Теперь Алессандро создавал картины, которые никто не мог увидеть. Он смешивал песок с воском, втирал в холст золу от сожжённых писем и старых рисунков, оставлял шрамы от ногтей и капли чёрной, пахнущей дёгтем смолы. Его мастерская наполнилась новыми запахами: горьким — от золы, сладковато-тяжёлым — от разогретого воска, острым — от скипидара, который он всё ещё использовал по привычке, хотя уже не мог оценить прозрачность лаков.
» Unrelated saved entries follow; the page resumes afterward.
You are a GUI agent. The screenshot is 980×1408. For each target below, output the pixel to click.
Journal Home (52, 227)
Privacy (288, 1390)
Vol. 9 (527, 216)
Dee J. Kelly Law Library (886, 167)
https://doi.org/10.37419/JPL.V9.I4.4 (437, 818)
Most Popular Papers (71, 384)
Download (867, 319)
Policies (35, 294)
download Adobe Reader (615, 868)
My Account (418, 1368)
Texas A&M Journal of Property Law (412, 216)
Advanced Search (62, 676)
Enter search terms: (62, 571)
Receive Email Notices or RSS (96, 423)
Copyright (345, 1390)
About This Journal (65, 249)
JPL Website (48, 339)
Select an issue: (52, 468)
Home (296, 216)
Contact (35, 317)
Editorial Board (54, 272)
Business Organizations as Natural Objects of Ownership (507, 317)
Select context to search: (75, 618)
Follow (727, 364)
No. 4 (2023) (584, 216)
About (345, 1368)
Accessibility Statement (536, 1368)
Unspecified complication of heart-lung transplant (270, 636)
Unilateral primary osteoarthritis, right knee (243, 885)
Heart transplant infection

Зрители трогали его работы с опаской, а потом замирали, словно прикоснулись к чужому сну. Их пальцы скользили по бугристым, шершавым поверхностям, и на лицах появлялось выражение растерянности и какого-то глубинного узнавания, будто они вспомнили что-то важное, но не могли облечь это в слова. Галеристы называли это «новой тактильной эстетикой» и спорили о терминах — «сенсорный абстракционизм», «пост-визуальный экспрессионизм». Сам Алессандро называл это проще: «попыткой вспомнить, как выглядит утро».

Утро. Для него теперь это понятие не имело света. Утро начиналось с того, что просыпались уличные торговцы на Пьяцца Санто-Спирито, и их голоса, сперва хриплые, затем набирающие силу, проникали сквозь приоткрытые ставни. Утро начиналось с запаха свежего хлеба из пекарни за углом и с того, как нагревались камни мостовой под первыми лучами солнца, — он чувствовал это босыми ногами, когда выходил во внутренний дворик выпить чашку горького кофе. Утро было не видением, а ощущением.

В тот день, когда всё изменилось, в дверь постучали иначе. Стук был не костяшками пальцев по дереву — с этим звуком он был знаком до мелочей, различая, стучит ли соседка синьора Джулия за солью или почтальон принёс очередной счёт за мастерскую. Этот стук был тяжёлый, многослойный — сначала низкий гул, от которого завибрировали половицы под его босыми ступнями, а мелкая пыль, вечно оседавшая на подоконнике, подпрыгнула и снова опала. Затем последовал резкий металлический отзвук, словно камнем ударили о камень, но с более высокой, почти стеклянной нотой. Алессандро замер, склонив голову набок. Он услышал, как шуршит за дверью воздух, пропущенный через фильтры — звук, похожий на вздох гигантского зверя, но механический, лишённый жизни. И уловил слабый запах озона, какой бывает после грозы, когда молния рассекает небо, но этот озон был холоднее, стерильнее, лишённый примеси влажной земли и трав.

— Войдите, — сказал он, и звук собственного голоса показался ему шершавым после долгого, многодневного молчания. Он не говорил ни с кем уже почти неделю, полностью погрузившись в работу над новым холстом — огромным, три на четыре метра, покрытым слоями чёрного грунта и воска. Слова выходили из горла с трудом, словно продираясь сквозь заросли сухой травы.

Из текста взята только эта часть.